The former first lady, Dame Patience Jonathan obviously enjoys the glitz of life in the limelight, even if such publicity is negatively skewed against her. This past week has seen so much of that, but the glamorous and powerful woman of yesteryears appears unperturbed about her perception by many as a bad representative of that office.
And so it was that the ex-first lady, according to the Economic and Financial Crimes Commission (EFCC) investigation, was said to have been linked to $22.3M dollar in five different accounts in one of the new generation banks, out of which $19M has been frozen by the EFCC and more likely to be confiscated.
According to The Nation’s report of last Sunday, besides the $22.3M in question, a fresh probe is ongoing over a N5B property in Abuja alleged to have been owned by the former first lady. The sleaze was perpetuated in collusion with 10 others among them, some bankers and domestic staff of the erstwhile first family.
The accounts according to the former first lady’s media office were opened to facilitate her access to fund while on medical trips abroad. An ailment that requires such an amount to treat could have claimed its victim. There is also a brewing controversy between Madam Patience’s media aide, Chima Osuji and Dr. Waripamo-Owei Dudafa, the former special adviser on Domestic Affairs to her husband, ex-president Goodluck Jonathan, on how the latter tried to shortchange the former first lady in the course of opening the accounts.
Over time, the EFCC has been accused of trying people in the media only for such people to get reprieve from the law courts. This time around, the former first lady took up the gauntlet: she has sued the EFCC demanding the release of $31M belonging to her.
Really, we live in interesting times. Mrs. Jonathan wants the courts to justify her claims to the money, because the accounts are in her name. No problem, as she herself would retort. Conversely, Nigerians also have the right to ask for the sources of her sudden wealth, since running to court ‘to repatriate her confiscated money’ in the first instance is an admission of culpability and ownership of all the companies involved in laundering the looted funds. Indeed the former first lady is walking on a tight rope. Four of the associate firms in the money laundering case have pleaded guilty. The two aides of the former first family are opening up on what was originally in the closet. How then can she wriggle herself out of the money mess? What was Mrs. Jonathan’s worth before becoming Nigeria’s first lady? Can her total emoluments in life, even as a permanent secretary match what she is currently worth?
Nigerians are conscious of the enormous goodwill and patronages that accrue to the office of the first lady, solicited and unsolicited. Nonetheless, no one would imagine the quantum of sleaze and stolen money stashed away by Mrs. Jonathan. With Dasukigate, we thought we had seen the end of primitive accumulation and acquisition of ill-gotten money, but with Mrs. Jonathan’s admission of guilt, associates and appointees who may be convicted in this case need some psychiatric examination, because it does not make sense to accumulate wealth that even two or three generations cannot exhaust.
$22.3 at the exchange rate of N400 per dollar is about N8.9B. To say the least, this is more than stealing and daylight robbery. It’s is madness of the highest order and shameful. It is impunity taken too far. Nigerians have always been circumspect about the power, perks and perquisites that go with that office. With these revelations, their suspicion is now heightened.

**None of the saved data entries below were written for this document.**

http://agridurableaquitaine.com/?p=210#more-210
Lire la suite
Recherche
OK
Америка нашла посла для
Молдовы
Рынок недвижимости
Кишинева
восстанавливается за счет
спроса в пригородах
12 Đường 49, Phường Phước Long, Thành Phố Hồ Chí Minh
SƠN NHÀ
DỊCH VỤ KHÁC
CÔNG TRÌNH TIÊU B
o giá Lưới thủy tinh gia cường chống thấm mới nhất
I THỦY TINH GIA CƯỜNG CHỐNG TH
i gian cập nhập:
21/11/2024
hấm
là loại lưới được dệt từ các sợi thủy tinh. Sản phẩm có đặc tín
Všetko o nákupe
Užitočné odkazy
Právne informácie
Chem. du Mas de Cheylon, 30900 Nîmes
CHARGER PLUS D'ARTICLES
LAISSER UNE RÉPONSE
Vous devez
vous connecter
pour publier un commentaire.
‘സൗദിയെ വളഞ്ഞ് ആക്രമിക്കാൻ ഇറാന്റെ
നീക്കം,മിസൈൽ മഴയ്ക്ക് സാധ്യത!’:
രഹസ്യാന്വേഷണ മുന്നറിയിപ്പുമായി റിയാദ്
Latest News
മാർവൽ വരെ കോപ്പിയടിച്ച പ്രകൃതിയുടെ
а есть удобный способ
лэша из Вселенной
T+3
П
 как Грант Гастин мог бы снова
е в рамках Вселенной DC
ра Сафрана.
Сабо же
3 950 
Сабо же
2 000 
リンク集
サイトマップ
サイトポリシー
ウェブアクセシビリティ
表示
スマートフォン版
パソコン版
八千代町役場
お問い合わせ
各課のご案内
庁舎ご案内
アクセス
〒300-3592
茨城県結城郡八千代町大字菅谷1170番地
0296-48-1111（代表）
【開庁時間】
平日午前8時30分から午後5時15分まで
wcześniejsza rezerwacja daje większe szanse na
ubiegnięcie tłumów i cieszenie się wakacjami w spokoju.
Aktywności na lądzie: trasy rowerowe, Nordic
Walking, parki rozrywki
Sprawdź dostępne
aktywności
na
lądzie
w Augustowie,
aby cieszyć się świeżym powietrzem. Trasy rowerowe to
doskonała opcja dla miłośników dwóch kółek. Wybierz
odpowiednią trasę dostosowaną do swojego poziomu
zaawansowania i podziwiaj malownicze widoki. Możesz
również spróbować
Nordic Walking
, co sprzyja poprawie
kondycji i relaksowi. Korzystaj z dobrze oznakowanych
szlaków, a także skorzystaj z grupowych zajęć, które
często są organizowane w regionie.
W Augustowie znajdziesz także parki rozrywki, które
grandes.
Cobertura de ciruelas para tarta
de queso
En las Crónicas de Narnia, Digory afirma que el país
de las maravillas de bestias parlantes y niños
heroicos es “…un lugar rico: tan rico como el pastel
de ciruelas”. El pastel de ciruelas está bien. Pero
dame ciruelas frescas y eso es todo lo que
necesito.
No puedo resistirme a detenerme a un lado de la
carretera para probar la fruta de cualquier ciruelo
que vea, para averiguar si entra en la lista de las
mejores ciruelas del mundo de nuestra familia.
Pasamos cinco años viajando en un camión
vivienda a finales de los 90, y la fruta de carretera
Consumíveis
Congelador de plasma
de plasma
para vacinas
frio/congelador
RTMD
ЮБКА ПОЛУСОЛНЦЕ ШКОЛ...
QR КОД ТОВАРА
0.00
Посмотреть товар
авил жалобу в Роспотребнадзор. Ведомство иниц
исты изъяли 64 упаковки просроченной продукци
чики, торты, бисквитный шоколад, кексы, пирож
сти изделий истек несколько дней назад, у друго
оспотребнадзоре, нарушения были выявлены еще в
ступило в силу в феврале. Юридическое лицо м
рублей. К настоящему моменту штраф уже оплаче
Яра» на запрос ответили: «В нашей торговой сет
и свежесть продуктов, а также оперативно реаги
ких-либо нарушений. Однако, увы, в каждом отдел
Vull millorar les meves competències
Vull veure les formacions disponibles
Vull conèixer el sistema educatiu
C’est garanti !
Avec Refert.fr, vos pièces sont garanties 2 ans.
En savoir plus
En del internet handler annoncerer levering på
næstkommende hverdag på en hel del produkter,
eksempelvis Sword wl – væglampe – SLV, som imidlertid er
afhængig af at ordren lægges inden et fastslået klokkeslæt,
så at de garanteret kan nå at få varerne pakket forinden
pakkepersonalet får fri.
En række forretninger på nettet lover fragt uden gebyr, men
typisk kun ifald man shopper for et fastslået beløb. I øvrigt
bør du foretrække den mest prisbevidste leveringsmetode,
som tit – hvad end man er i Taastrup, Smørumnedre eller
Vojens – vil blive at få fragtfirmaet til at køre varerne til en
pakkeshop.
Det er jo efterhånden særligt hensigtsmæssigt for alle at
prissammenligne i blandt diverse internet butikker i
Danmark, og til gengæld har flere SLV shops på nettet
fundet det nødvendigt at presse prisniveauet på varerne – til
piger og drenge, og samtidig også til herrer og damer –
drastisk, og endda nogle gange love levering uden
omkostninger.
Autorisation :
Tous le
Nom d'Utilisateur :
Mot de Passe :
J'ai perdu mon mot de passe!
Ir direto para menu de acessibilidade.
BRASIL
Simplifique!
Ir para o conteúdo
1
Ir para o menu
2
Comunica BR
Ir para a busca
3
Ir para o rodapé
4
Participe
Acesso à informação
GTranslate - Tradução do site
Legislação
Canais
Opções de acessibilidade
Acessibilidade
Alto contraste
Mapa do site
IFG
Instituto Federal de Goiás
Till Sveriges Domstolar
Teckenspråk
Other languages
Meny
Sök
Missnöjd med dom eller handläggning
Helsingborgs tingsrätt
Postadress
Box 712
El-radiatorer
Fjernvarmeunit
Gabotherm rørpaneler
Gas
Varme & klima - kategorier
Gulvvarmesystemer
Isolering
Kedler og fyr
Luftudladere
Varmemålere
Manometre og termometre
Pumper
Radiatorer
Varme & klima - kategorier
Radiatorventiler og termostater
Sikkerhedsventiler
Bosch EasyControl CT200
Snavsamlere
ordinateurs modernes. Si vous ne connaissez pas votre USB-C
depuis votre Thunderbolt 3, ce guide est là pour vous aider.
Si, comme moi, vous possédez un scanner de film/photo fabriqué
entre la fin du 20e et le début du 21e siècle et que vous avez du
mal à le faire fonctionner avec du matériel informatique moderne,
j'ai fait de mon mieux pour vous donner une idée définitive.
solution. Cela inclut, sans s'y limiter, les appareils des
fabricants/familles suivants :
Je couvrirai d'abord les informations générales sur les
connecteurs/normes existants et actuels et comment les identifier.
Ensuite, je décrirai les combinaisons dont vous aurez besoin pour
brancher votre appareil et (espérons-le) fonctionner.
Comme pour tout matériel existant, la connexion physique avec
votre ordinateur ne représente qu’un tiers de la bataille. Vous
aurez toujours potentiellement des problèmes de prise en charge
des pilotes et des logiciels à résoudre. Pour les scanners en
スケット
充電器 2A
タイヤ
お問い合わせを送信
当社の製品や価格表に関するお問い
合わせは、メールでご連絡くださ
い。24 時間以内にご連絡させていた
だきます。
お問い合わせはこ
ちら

Over time the office of the first lady has been overwhelmingly powerful with the capacity to dispense appointments, goodwill and receive gratification in cash and kind in return. They take advantage of their Olympian height as spouses of presidents or governors to commandeer and corner resources and appointments which they share to their cronies. That must have accounted for Mrs. Jonathan’s stupendous wealth. But even at that, she is in a different class among Nigeria’s first ladies.
The former first lady will not bury her head in the sand like the proverbial ostrich. She is not in a hurry to leave the stage. In or out of office she loves to grab the headlines. She was lord when she reigned and won’t go down without a bang. If not, how would a woman, who should be sued on behalf of the IDPs, nursing mothers, pregnant women, school children, market women and the sick, all of who had suffered deprivation, on account of the activities of her husband’s government in which she was an active participant, have the effrontery to sue the EFCC for peeping into her closets of looted funds?
Time has come for us to rethink the office of the first lady, now that it has become an office for slush funds and for abuse by those who should protect and preserve its sanctity. That office should be sanitised, thoroughly over-sighted or scrapped since it does not even exist in our statutes books. Instead of the first ladies to support their husbands in office through input in policies, especially gender-based issues affecting women and children, they, through their aides and cronies, dip their hands in the till, yet they have no constitutional roles. Mrs. Jonathan, who in office was known for her drama and theatrics won’t go down without living an indelible mark. Her recent legal altercation with the EFCC is indeed legendry and classic display of crass penchant for the absurd.